For this exercise, return exactly the lines of the material below that begin at the one with "Ciencia y Tecnología" and stop after the one with "Lugar de nacimiento".

BEGIN

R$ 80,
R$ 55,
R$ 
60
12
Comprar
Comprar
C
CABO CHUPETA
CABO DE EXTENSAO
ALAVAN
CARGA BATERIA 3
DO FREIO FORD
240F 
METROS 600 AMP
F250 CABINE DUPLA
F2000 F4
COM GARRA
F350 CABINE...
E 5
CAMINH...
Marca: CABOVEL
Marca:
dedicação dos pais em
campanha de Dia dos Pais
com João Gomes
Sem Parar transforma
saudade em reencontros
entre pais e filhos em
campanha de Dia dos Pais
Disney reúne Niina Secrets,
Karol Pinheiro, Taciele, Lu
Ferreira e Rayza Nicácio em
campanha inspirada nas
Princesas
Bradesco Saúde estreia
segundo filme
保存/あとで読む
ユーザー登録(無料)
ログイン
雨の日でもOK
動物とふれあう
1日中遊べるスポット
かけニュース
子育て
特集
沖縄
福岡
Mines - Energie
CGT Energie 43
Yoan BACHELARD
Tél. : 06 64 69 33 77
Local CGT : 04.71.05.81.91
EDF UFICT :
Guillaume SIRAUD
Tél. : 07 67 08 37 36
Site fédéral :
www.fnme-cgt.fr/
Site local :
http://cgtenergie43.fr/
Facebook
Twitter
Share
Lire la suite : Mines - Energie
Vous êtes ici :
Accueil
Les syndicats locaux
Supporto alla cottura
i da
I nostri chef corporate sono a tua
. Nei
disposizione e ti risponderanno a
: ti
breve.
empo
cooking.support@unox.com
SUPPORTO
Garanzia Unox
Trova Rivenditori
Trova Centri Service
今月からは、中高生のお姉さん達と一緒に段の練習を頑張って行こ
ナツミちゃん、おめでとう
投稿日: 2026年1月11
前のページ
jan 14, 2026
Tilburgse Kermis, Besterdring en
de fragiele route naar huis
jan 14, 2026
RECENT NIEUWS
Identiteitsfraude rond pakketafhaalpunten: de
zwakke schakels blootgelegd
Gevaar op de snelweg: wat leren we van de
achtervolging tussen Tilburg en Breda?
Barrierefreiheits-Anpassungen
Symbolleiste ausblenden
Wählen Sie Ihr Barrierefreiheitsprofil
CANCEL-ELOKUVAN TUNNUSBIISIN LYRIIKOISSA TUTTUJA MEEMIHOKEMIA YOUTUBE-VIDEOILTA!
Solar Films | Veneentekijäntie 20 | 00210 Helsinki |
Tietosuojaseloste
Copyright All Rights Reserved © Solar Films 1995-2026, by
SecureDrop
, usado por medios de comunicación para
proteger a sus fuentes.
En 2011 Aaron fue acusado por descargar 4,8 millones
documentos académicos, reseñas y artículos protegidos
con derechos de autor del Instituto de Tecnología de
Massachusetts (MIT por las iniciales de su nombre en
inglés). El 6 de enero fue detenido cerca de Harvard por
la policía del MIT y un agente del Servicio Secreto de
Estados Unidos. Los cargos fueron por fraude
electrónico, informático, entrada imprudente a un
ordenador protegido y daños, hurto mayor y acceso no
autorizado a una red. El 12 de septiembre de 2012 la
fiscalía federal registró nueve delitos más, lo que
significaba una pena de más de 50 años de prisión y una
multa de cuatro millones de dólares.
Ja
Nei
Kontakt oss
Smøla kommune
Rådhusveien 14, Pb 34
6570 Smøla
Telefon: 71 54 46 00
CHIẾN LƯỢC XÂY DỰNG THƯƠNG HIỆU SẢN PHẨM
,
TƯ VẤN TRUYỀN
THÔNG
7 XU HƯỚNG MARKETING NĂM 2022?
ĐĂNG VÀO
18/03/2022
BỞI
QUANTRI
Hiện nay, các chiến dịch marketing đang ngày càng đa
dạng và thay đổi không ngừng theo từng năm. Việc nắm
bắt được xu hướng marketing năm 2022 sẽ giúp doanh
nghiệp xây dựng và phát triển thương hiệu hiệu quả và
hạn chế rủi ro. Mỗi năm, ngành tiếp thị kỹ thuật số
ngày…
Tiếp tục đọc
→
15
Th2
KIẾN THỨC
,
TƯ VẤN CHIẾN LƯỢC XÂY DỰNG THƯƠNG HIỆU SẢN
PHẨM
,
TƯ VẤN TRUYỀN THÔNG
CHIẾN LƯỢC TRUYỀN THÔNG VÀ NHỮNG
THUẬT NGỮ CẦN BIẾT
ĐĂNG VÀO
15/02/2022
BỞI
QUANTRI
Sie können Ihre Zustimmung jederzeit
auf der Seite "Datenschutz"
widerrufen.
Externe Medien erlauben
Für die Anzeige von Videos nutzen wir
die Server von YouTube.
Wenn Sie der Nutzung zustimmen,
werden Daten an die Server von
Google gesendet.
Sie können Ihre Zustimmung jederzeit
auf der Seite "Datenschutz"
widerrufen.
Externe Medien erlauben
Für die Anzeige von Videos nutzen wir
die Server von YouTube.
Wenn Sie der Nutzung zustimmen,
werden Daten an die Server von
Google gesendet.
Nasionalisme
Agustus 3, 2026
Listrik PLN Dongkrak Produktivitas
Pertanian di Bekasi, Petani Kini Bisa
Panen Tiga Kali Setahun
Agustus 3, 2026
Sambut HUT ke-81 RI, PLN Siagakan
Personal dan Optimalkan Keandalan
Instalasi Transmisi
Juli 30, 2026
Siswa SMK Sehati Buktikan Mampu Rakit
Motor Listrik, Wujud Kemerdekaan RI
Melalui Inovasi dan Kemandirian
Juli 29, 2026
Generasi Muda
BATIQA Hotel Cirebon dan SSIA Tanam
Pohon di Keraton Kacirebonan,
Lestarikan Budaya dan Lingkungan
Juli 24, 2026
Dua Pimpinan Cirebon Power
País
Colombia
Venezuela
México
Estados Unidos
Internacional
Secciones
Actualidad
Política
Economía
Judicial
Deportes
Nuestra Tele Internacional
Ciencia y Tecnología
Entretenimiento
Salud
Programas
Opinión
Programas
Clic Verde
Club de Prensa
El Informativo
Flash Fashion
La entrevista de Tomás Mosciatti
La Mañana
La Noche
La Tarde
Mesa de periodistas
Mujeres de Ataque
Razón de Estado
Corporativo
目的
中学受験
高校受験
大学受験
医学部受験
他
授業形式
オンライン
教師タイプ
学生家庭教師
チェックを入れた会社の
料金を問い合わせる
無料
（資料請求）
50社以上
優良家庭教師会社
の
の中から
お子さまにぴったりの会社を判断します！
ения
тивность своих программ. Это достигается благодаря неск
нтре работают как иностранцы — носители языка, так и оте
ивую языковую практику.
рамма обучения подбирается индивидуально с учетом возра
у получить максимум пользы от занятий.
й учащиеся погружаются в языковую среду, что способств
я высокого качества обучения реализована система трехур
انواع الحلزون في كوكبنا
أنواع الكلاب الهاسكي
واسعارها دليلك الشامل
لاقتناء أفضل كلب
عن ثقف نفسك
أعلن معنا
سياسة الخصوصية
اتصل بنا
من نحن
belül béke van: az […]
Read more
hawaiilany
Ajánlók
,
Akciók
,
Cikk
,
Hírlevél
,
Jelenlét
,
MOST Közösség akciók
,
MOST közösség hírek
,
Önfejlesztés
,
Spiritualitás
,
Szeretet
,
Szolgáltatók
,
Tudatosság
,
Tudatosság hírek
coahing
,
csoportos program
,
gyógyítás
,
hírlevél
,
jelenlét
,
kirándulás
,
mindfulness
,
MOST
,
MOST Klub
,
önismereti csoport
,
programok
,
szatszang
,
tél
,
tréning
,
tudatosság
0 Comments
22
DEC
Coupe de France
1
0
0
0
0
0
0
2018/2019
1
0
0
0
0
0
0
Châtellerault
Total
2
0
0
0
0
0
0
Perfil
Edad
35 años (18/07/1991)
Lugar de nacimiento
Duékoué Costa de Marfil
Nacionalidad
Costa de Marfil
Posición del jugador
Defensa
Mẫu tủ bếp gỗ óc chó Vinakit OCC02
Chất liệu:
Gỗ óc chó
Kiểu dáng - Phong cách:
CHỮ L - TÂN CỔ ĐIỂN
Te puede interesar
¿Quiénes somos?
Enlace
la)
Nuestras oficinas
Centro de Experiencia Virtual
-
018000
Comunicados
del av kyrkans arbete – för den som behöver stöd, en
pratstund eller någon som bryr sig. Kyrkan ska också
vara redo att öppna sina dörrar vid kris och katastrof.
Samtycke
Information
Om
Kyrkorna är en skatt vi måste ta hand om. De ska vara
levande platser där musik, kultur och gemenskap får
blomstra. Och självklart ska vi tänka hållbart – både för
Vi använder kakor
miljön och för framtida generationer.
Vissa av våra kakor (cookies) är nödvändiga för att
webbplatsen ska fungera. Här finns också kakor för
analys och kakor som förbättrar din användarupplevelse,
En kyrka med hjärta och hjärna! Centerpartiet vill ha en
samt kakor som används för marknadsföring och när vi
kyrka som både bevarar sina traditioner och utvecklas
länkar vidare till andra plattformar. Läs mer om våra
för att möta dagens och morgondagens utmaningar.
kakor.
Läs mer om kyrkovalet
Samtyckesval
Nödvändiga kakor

END

- Response to the task
Ciencia y Tecnología
Entretenimiento
Salud
Programas
Opinión
Programas
Clic Verde
Club de Prensa
El Informativo
Flash Fashion
La entrevista de Tomás Mosciatti
La Mañana
La Noche
La Tarde
Mesa de periodistas
Mujeres de Ataque
Razón de Estado
Corporativo
目的
中学受験
高校受験
大学受験
医学部受験
他
授業形式
オンライン
教師タイプ
学生家庭教師
チェックを入れた会社の
料金を問い合わせる
無料
（資料請求）
50社以上
優良家庭教師会社
の
の中から
お子さまにぴったりの会社を判断します！
ения
тивность своих программ. Это достигается благодаря неск
нтре работают как иностранцы — носители языка, так и оте
ивую языковую практику.
рамма обучения подбирается индивидуально с учетом возра
у получить максимум пользы от занятий.
й учащиеся погружаются в языковую среду, что способств
я высокого качества обучения реализована система трехур
انواع الحلزون في كوكبنا
أنواع الكلاب الهاسكي
واسعارها دليلك الشامل
لاقتناء أفضل كلب
عن ثقف نفسك
أعلن معنا
سياسة الخصوصية
اتصل بنا
من نحن
belül béke van: az […]
Read more
hawaiilany
Ajánlók
,
Akciók
,
Cikk
,
Hírlevél
,
Jelenlét
,
MOST Közösség akciók
,
MOST közösség hírek
,
Önfejlesztés
,
Spiritualitás
,
Szeretet
,
Szolgáltatók
,
Tudatosság
,
Tudatosság hírek
coahing
,
csoportos program
,
gyógyítás
,
hírlevél
,
jelenlét
,
kirándulás
,
mindfulness
,
MOST
,
MOST Klub
,
önismereti csoport
,
programok
,
szatszang
,
tél
,
tréning
,
tudatosság
0 Comments
22
DEC
Coupe de France
1
0
0
0
0
0
0
2018/2019
1
0
0
0
0
0
0
Châtellerault
Total
2
0
0
0
0
0
0
Perfil
Edad
35 años (18/07/1991)
Lugar de nacimiento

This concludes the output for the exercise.